2. Setting the Loss Function:
For this fine-tuning task, we chose the Cosine Similarity Loss. This is the most appropriate choice for tasks where we want the model to learn semantic similarity between pairs of sentences. The loss function minimises the cosine distance between the embeddings of matching product pairs, while increasing the distance for non-matching pairs.
from sentence_transformers.losses import CosineSimilarityLoss
loss = CosineSimilarityLoss(model)
Other loss functions are available, such as SoftmaxLoss and TripletLoss, but CosineSimilarityLoss is generally the most effective for tasks involving similarity learning, especially when the task is comparing sentence embeddings (e.g., product descriptions).

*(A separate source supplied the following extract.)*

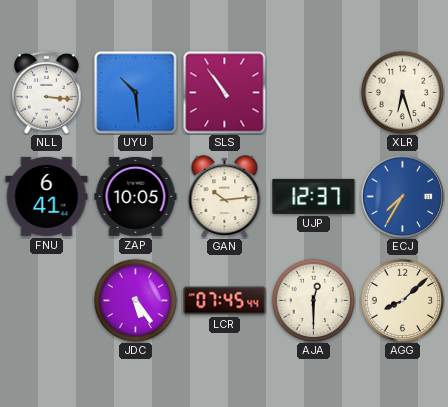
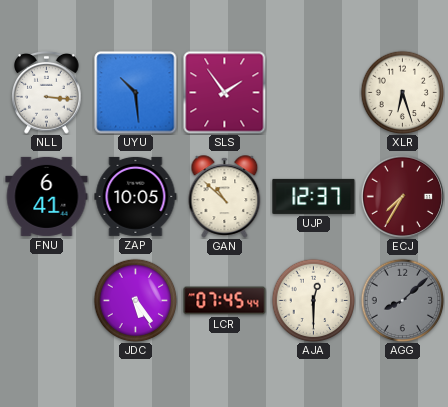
SLS: 10:54 -> 1:54
GAN: 10:14 -> 10:52
ECJ dial: blue -> burgundy
AGG dial: cream -> grey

3. Configuring Training Arguments:
The most result oriented and core step is to step up accurate args for any training process. To fine-tune the model, we needed to define the training parameters, including the number of epochs, learning rate, batch size, and other aspects of the training loop. These settings were specified using the SentenceTransformerTrainingArguments class.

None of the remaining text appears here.